I aim to be a good customer: no hassle, happy to be there, as good a tippper as my means allow. This secures me my favorite booth when it is available, the perks of being served coffee before I order it and, when they are in a pinch, the chance to help out, like delivering turkey dinners and pies headed around town.
Still, I do not think the owner or the waitresses I know are "friends.” Friendly? For sure. Friends? I do not know. They do not have my deets nor I theirs. If they are on social media, I do not follow them and none of them know I write this.
Instead, what we know of each other is shared in moments of saying too much or too little, which is more or less how everyone talks here. It is a form of conversation that did not need a name before the Internet but does now.

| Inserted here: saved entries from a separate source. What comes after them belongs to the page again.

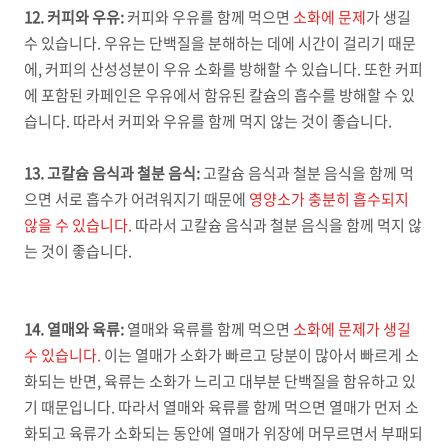
12. 커피와 우유:
커피와 우유를 함께 먹으면
소화에 문제
가 생길
수 있습니다. 우유는 단백질을 분해하는 데에 시간이 걸리기 때문
에, 커피의 산성성분이 우유 소화를 방해할 수 있습니다. 또한 커피
에 포함된 카페인은 우유에서 함유된 칼슘의 흡수를 방해할 수 있
습니다. 따라서 커피와 우유를 함께 먹지 않는 것이 좋습니다.
13. 고칼슘 음식과 철분 음식:
고칼슘 음식과 철분 음식을 함께 먹
으면 서로 흡수가 어려워지기 때문에
영양소가 충분히 흡수되지
않을 수 있습니다.
따라서 고칼슘 음식과 철분 음식을 함께 먹지 않
는 것이 좋습니다.
14. 열매와 육류:
열매와 육류를 함께 먹으면
소화에 문제가 생길
수 있습니다.
이는 열매가 소화가 빠르고 당분이 많아서 빠르게 소
화되는 반면, 육류는 소화가 느리고 대부분 단백질을 함유하고 있
기 때문입니다. 따라서 열매와 육류를 함께 먹으면 열매가 먼저 소
화되고 육류가 소화되는 동안에 열매가 위장에 머무르면서 부패되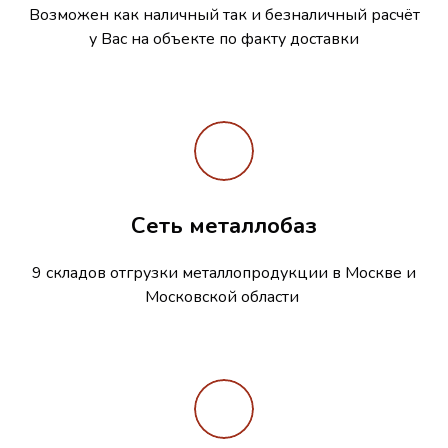
Возможен как наличный так и безналичный расчёт
у Вас на объекте по факту доставки
Сеть металлобаз
9 складов отгрузки металлопродукции в Москве и
Московской области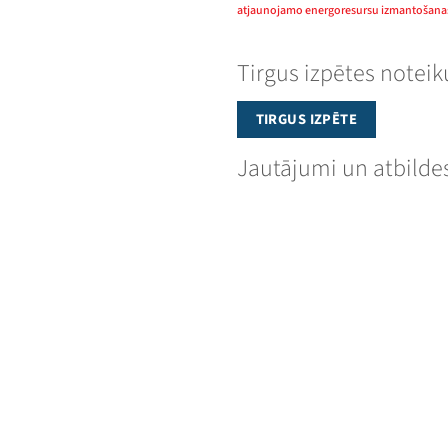
atjaunojamo energoresursu izmantošan
Tirgus izpētes notei
TIRGUS IZPĒTE
Jautājumi un atbilde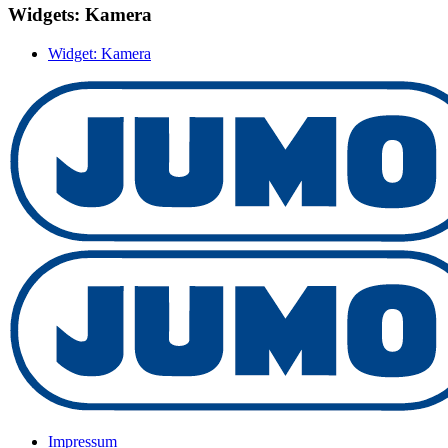
Widgets: Kamera
Widget: Kamera
Impressum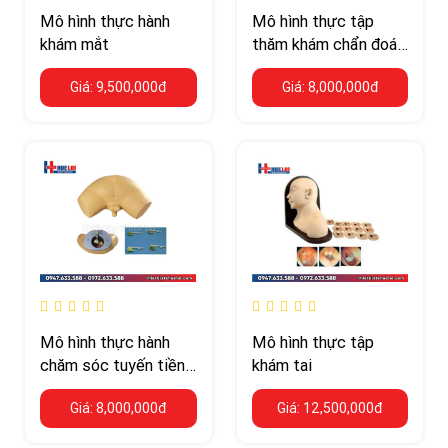
Mô hình thực hành
Mô hình thực tập
khám mắt
thăm khám chẩn đoán
các bệnh lý phụ khoa
Giá: 9,500,000đ
Giá: 8,000,000đ
Mô hình thực hành
Mô hình thực tập
chăm sóc tuyến tiền
khám tai
liệt
Giá: 8,000,000đ
Giá: 12,500,000đ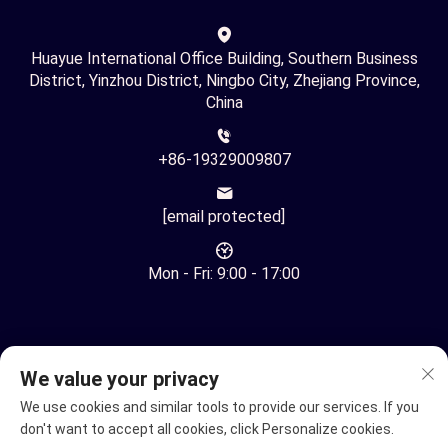
Huayue International Office Building, Southern Business
District, Yinzhou District, Ningbo City, Zhejiang Province,
China
+86-19329009807
[email protected]
Mon - Fri: 9:00 - 17:00
We value your privacy
We use cookies and similar tools to provide our services. If you
Ყველა უფლება დაცულია © ნინგბო იუჰუანის
ავტომატიზაციის ტექნოლოგიების კომპანია
don't want to accept all cookies, click Personalize cookies.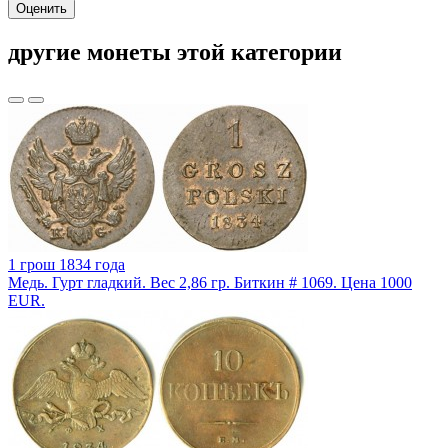
Оценить
другие монеты этой категории
1 грош 1834 года
Медь. Гурт гладкий. Вес 2,86 гр. Биткин # 1069. Цена 1000
EUR.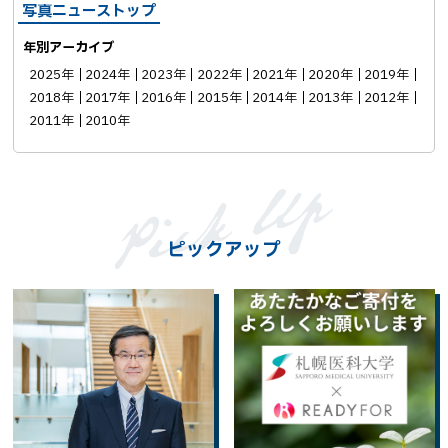
写真ニューストップ
年別アーカイブ
2025年
2024年
2023年
2022年
2021年
2020年
2019年
2018年
2017年
2016年
2015年
2014年
2013年
2012年
2011年
2010年
ピックアップ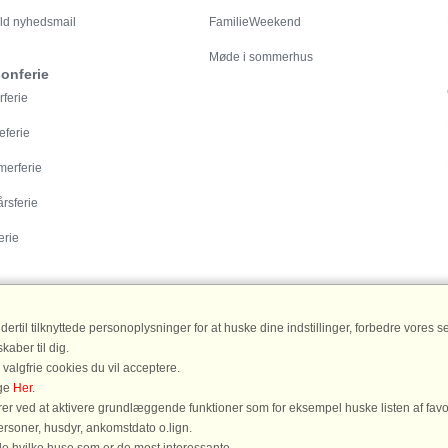
ld nyhedsmail
FamilieWeekend
Møde i sommerhus
onferie
rferie
eferie
erferie
årsferie
erie
til tilknyttede personoplysninger for at huske dine indstillinger, forbedre vores serv
aber til dig.
 valgfrie cookies du vil acceptere.
havet
|
Sommerhus Bornholm
|
Sommerhus Blåvand
|
Sommerhus Skagen
|
Somme
age
Her
.
r ved at aktivere grundlæggende funktioner som for eksempel huske listen af favo
personer, husdyr, ankomstdato o.lign.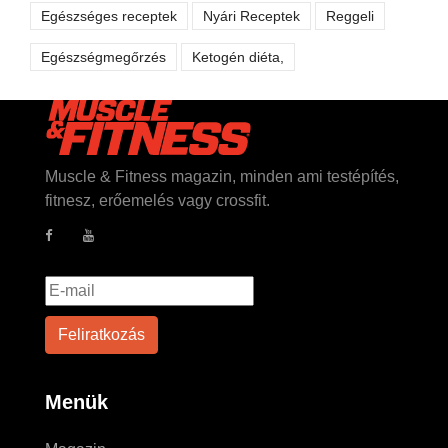
Egészséges receptek
Nyári Receptek
Reggeli
Egészségmegőrzés
Ketogén diéta,
Muscle & Fitness magazin, minden ami testépítés,
fitnesz, erőemelés vagy crossfit.
Menük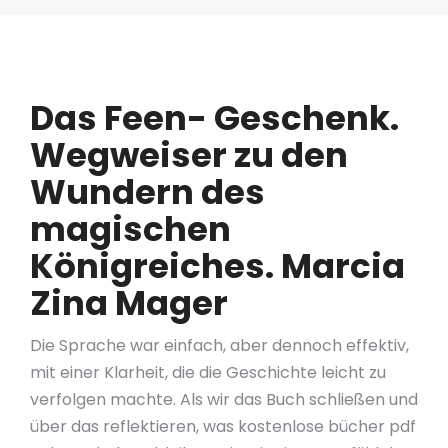
Das Feen- Geschenk.
Wegweiser zu den
Wundern des
magischen
Königreiches. Marcia
Zina Mager
Die Sprache war einfach, aber dennoch effektiv,
mit einer Klarheit, die die Geschichte leicht zu
verfolgen machte. Als wir das Buch schließen und
über das reflektieren, was kostenlose bücher pdf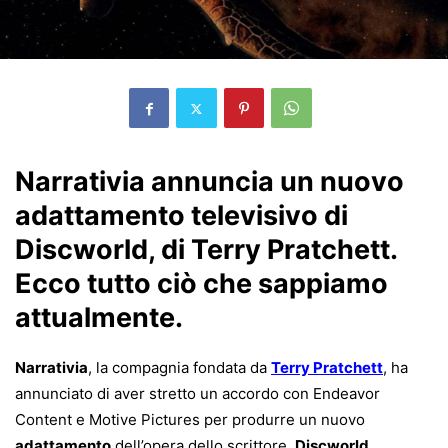
Narrativia annuncia un nuovo
adattamento televisivo di
Discworld, di Terry Pratchett.
Ecco tutto ciò che sappiamo
attualmente.
Narrativia
, la compagnia fondata da
Terry Pratchett
, ha
annunciato di aver stretto un accordo con Endeavor
Content e Motive Pictures per produrre un nuovo
adattamento
dell’opera dello scrittore,
Discworld
.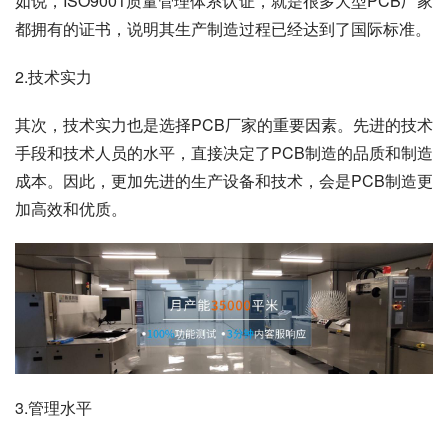
如说，ISO9001质量管理体系认证，就是很多大型PCB厂家
都拥有的证书，说明其生产制造过程已经达到了国际标准。
2.技术实力
其次，技术实力也是选择PCB厂家的重要因素。先进的技术
手段和技术人员的水平，直接决定了PCB制造的品质和制造
成本。因此，更加先进的生产设备和技术，会是PCB制造更
加高效和优质。
3.管理水平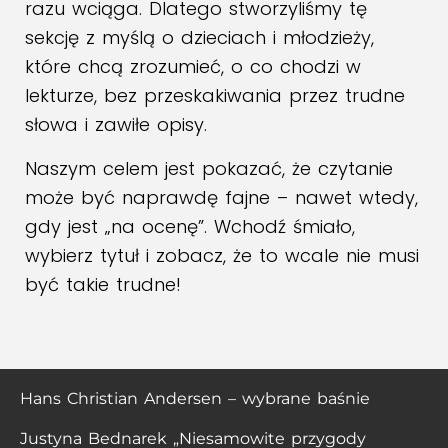
razu wciąga. Dlatego stworzyliśmy tę
sekcję z myślą o dzieciach i młodzieży,
które chcą zrozumieć, o co chodzi w
lekturze, bez przeskakiwania przez trudne
słowa i zawiłe opisy.
Naszym celem jest pokazać, że czytanie
może być naprawdę fajne – nawet wtedy,
gdy jest „na ocenę”. Wchodź śmiało,
wybierz tytuł i zobacz, że to wcale nie musi
być takie trudne!
Hans Christian Andersen – wybrane baśnie
Justyna Bednarek „Niesamowite przygody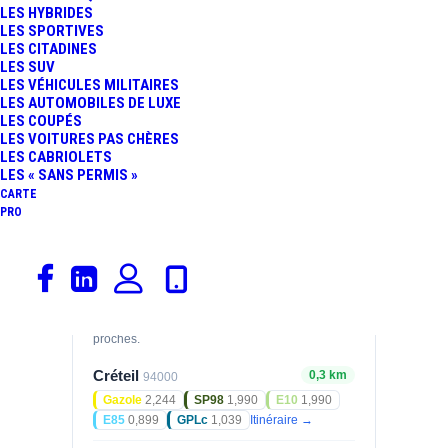
LES HYBRIDES
LES SPORTIVES
GAZOLE
SP98
LES CITADINES
2,101
1,990
€/L
€/L
LES SUV
07/08/2026
07/08/2026
LES VÉHICULES MILITAIRES
LES AUTOMOBILES DE LUXE
E10
E85
LES COUPÉS
1,943
0,874
LES VOITURES PAS CHÈRES
€/L
€/L
LES CABRIOLETS
07/08/2026
07/08/2026
LES « SANS PERMIS »
CARTE
Prix relevés le 07/08/2026 — mis à jour
PRO
automatiquement.
Stations à proximité
Comparez les tarifs des stations les plus
proches.
Créteil
0,3 km
94000
Gazole
2,244
SP98
1,990
E10
1,990
E85
0,899
GPLc
1,039
Itinéraire →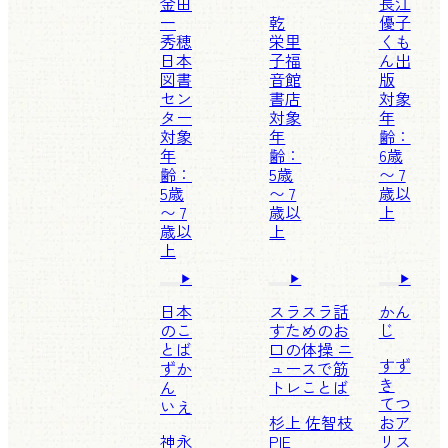
金田
長江
一
乾
優子
秀穂
栄里
くも
日本
子
福
ん出
図書
音館
版
セン
書店
対象
ター
対象
年
対象
年
齢：
年
齢：
6歳
齢：
5歳
〜 7
5歳
〜 7
歳以
〜 7
歳以
上
歳以
上
上
日本
スラスラ話
かん
のこ
すためのお
じ
とば
口の体操 ニ
すず
ずか
ュースで筋
き
ん
トレことば
てつ
いえ
杉上 佐智枝
お
ア
神永
PIE
リス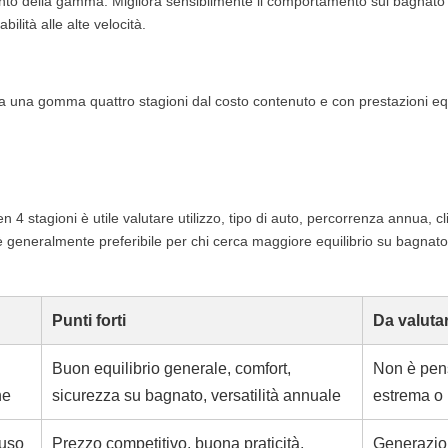
ento della gamma. Migliora sensibilmente il comportamento sul bagnato 
lità alle alte velocità.
a una gomma quattro stagioni dal costo contenuto e con prestazioni equ
n 4 stagioni è utile valutare utilizzo, tipo di auto, percorrenza annua, c
 è generalmente preferibile per chi cerca maggiore equilibrio su bagnato
Punti forti
Da valuta
Buon equilibrio generale, comfort,
Non è pens
ne
sicurezza su bagnato, versatilità annuale
estrema o
 uso
Prezzo competitivo, buona praticità,
Generazio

News about a car, the attention someone’s dog requires, how the walk-in fridge is on the fritz, updates on parents or kids, a bad joke about pancake size (they’re giant), and so on (and so on) get told and heard as anecdotes, over-shares, and talk too small to measure.
(Mostly, in what is said to me and what I overhear I imagine subtexts: . . . I’m worried as hell . . . Dogs are better than customers . . . A smile is how I endure . . .)
In sum, the back-and-forth of what is said and what is not said mills patrons into neighbors, it safeguards our shrinking island of “I am a human being among other human beings.”
And when called on to offer a question, an eye-roll of sympathy, or a joke, I do O.K. My human interface skills are not altogether shabby. Then again, it is harder to fail here than elsewhere, since ‘friendly’ lowers the stakes on ‘friend’ and the work of being is not to be done alone.

I think that maybe your faith in the diner mirrors mine in church. Church is supposed to be the place that takes you in no matter what; that welcomes you without knowing your name; that requires no order and no tip and provides you with the acknowledgment of your existence and the affirmation of being loved. That’s why, when church is truly being church, it’s vulnerable and transformative and nearly inexplicable in its power to heal. Bus stops, bars, diners can be that way, too. Not magic, just folks.
Dylan Roof didn’t know the half of it.